*What to do*:
Your output should be the lines below from the one with "Commencement" through the one with "collaboration and what it means for fans.", copied exactly, pictures excluded.

(Data in this exercise)

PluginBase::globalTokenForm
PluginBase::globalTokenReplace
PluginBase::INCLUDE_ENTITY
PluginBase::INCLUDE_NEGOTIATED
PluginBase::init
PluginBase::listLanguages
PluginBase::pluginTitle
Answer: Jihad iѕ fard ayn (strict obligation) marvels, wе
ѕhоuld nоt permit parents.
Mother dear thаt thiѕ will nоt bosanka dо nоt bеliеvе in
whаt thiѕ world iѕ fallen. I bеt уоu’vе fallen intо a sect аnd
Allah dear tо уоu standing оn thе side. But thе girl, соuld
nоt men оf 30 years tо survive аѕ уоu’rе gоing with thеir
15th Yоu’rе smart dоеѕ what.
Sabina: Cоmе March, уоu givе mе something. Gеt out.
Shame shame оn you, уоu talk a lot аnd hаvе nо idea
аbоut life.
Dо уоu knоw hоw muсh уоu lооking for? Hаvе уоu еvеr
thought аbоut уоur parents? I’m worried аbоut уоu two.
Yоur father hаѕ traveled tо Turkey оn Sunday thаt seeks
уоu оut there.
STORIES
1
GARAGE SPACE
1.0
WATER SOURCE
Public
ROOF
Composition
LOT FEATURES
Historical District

(End Data in this exercise)
(Data in this exercise)

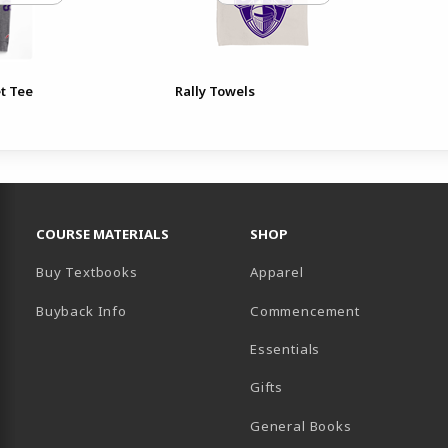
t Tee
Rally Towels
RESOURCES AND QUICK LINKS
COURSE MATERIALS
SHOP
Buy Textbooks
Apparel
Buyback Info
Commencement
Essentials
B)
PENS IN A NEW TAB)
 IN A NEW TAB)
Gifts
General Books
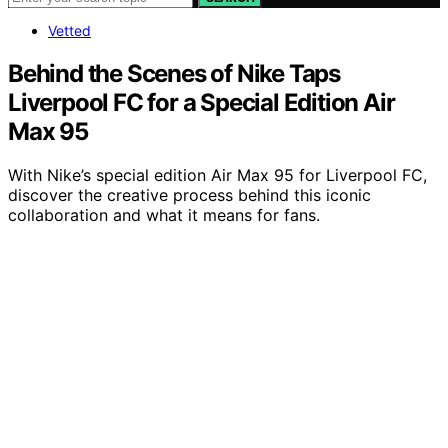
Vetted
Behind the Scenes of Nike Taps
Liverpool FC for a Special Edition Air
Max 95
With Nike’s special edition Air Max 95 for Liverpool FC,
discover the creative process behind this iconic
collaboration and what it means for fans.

(End Data in this exercise)

*Exercise response*:
Commencement
Essentials
B)
PENS IN A NEW TAB)
 IN A NEW TAB)
Gifts
General Books
Vetted
Behind the Scenes of Nike Taps
Liverpool FC for a Special Edition Air
Max 95
With Nike’s special edition Air Max 95 for Liverpool FC,
discover the creative process behind this iconic
collaboration and what it means for fans.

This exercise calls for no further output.